Stored records:

◇ ◇ ◇ ◇ ◇

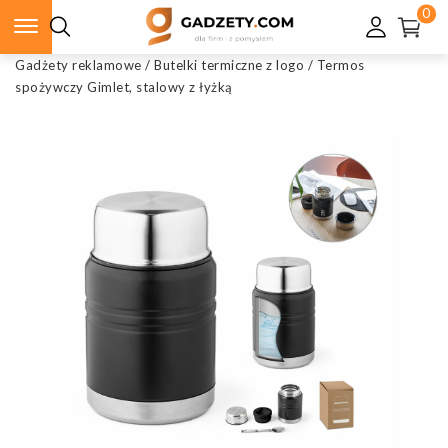
0
Gadżety reklamowe
/
Butelki termiczne z logo
/
Termos
spożywczy Gimlet, stalowy z łyżką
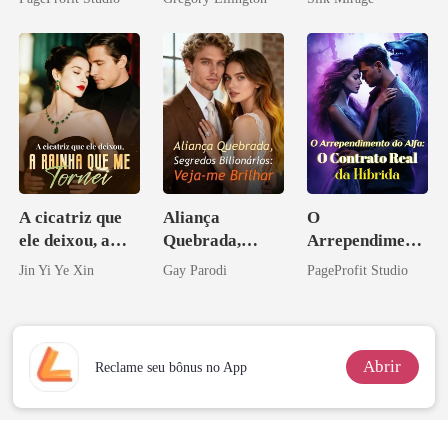
bilionário
A cicatriz que
Aliança
O
ele deixou, a
Quebrada,
Arrependiment
rainha que me
Segredos
o do Alfa: O
Jin Yi Ye Xin
Gay Parodi
PageProfit Studio
tornei
Bilionários:
Contrato Real
Veja-me Brilhar
da Híbrida
Abrir
Reclame seu bônus no App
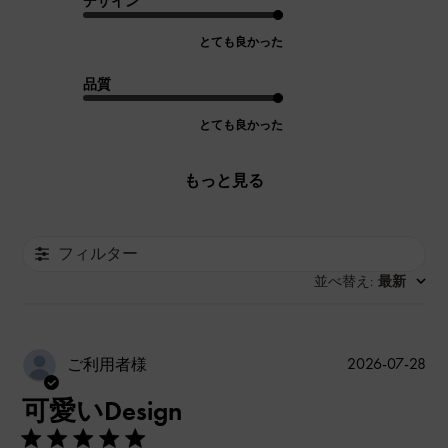
デザイン
とても良かった
品質
とても良かった
もっと見る
フィルター
並べ替え
最新
:
公
2026-07-28
ご利用者様
開
可愛いDesign
日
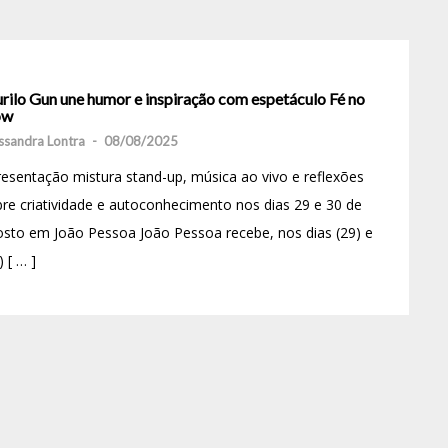
rilo Gun une humor e inspiração com espetáculo Fé no
ow
ssandra Lontra
-
08/08/2025
esentação mistura stand-up, música ao vivo e reflexões
re criatividade e autoconhecimento nos dias 29 e 30 de
sto em João Pessoa João Pessoa recebe, nos dias (29) e
) [ … ]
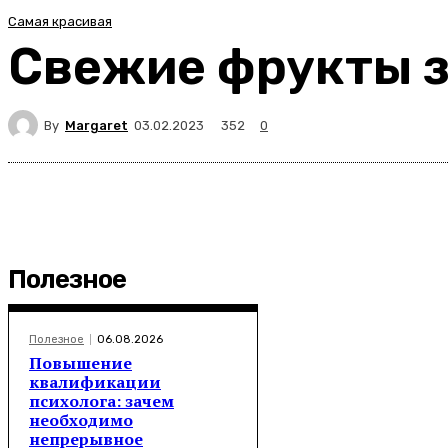
Самая красивая
Свежие фрукты з
By
Margaret
352
03.02.2023
0
Полезное
Полезное
06.08.2026
Повышение
квалификации
психолога: зачем
необходимо
непрерывное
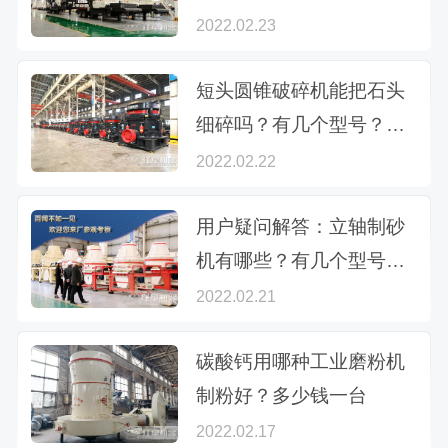
方式有什么区别
2022.02.23
短头圆锥破碎机能把石头
细碎吗？有几个型号？附
参数
2022.02.22
用户疑问解答：立轴制砂
机有哪些？有几个型号？
与锤式制砂机哪个好？
2022.02.21
碳酸钙用哪种工业磨粉机
制粉好？多少钱一台
2022.02.17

◇ ◇ ◇ ◇ ◇

◆ TASK OBJECTIVE:
Pictures are to be left out; repeat all the remaining data exactly.

◆ OUTPUT OF THE TASK:
0
Gadżety reklamowe
/
Butelki termiczne z logo
/
Termos
spożywczy Gimlet, stalowy z łyżką
bilionário
A cicatriz que
Aliança
O
ele deixou, a
Quebrada,
Arrependiment
rainha que me
Segredos
o do Alfa: O
Jin Yi Ye Xin
Gay Parodi
PageProfit Studio
tornei
Bilionários:
Contrato Real
Veja-me Brilhar
da Híbrida
Abrir
Reclame seu bônus no App
デザイン
とても良かった
品質
とても良かった
もっと見る
フィルター
並べ替え
最新
:
公
2026-07-28
ご利用者様
開
可愛いDesign
日
rilo Gun une humor e inspiração com espetáculo Fé no
ow
ssandra Lontra
-
08/08/2025
esentação mistura stand-up, música ao vivo e reflexões
re criatividade e autoconhecimento nos dias 29 e 30 de
sto em João Pessoa João Pessoa recebe, nos dias (29) e
) [ … ]
Самая красивая
Свежие фрукты з
By
Margaret
352
03.02.2023
0
Полезное
Полезное
06.08.2026
Повышение
квалификации
психолога: зачем
необходимо
непрерывное
方式有什么区别
2022.02.23
短头圆锥破碎机能把石头
细碎吗？有几个型号？附
参数
2022.02.22
用户疑问解答：立轴制砂
机有哪些？有几个型号？
与锤式制砂机哪个好？
2022.02.21
碳酸钙用哪种工业磨粉机
制粉好？多少钱一台
2022.02.17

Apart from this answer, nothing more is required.